Are you ready to continue to immerse yourself in the wonderful world of ducks? What do you say we talk about the Crested Duck today? It is a fairly interesting looking duck, and one of the most aristocratic species of the anatidae family.
Where is it distributed?
It is commonly known by the name of Crested Duck, except in Peru, where it is known by the name of mallard juarjal. Its scientific name is anas specularioides, although some experts believe it would be better in the genus lophonetta.
It is an anseriform species typical of South America, distributed in Peru, Bolivia, Chile, Ecuador and Argentina. It usually lives in lagoons, lakes and freshwater rivers, or on the marine, Andean and Patagonian coasts up to 4,700 meters above sea level.
How could you recognize him?
It is a medium sized species, between 51-61 cm. The male is larger than the female, weighing between 1100 and 1200 grams. Its tail is sharp in the male, while in the female it is less.

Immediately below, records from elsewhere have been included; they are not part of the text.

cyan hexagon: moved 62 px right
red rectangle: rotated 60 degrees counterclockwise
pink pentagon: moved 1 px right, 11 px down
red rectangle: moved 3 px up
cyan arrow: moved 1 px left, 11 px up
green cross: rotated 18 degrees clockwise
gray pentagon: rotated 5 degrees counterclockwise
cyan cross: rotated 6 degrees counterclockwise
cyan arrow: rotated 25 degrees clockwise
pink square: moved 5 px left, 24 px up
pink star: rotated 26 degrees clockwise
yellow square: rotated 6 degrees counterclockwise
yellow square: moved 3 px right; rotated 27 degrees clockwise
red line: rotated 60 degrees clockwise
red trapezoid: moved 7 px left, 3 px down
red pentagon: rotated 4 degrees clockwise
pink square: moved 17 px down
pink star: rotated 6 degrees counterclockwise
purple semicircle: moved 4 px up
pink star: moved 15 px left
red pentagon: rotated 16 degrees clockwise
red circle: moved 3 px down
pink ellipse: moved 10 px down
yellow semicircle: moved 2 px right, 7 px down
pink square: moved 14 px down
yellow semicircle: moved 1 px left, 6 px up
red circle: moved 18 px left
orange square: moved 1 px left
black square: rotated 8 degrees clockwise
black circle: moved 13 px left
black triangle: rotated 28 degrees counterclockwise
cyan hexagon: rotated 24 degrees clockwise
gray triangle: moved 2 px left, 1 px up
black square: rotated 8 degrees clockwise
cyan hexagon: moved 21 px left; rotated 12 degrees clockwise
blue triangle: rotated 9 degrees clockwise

The colouring of their feathers is a stained ochre-brown coloration, with a rump, lighter belly and a crown. In the area of the head has a dark top, which is why it is called a crested duck. His tones are modest when walking on the ground, but when flying, you can see a purple and white mirror. The color of his eyes is red.
Two subspecies have been recognized:
- Anas specularioides alticola: It is known as the Andean crest duck, and lives in the Andes mountain range, extending from Peru, Bolivia, Chile and Argentina.
- Anas specularioides specularioides: Its common name is southern crest duck. It nests in Chile, Argentina and the Falkland Islands. During the winter it usually moves to the northern part of Central America.
A rather arid duck species
Although one could say that there would be no problem in having this duck species as a domestic species, the truth is that it turns out to be quite harsh. Both with humans and with other birds, it is quite territorial and is usually only associated with theirs. In fact, even within their own colony there can be problems between them.
Their diet consists of small invertebrates, arthropods and molluscs. But their main diet is made up of plant materials they get from the water in the area where they live, especially seaweed. Unlike swans, it does not submerge the neck to get the food, but puts the whole body in to reach the deepest algae.
When they form a couple, they mate between April and May. The female will build her nest near the shore of the lake, or under a log near the water. It will lay 6 to 9 brown eggs. The female will incubate for 30 days. During this time, the male will take over the nest surveillance, becoming much more violent during this stage.
After the chicks hatch, they will depend on their parents for two or three days, and they will gradually learn how to get their own food. By the time they reach two months they will have complete independence.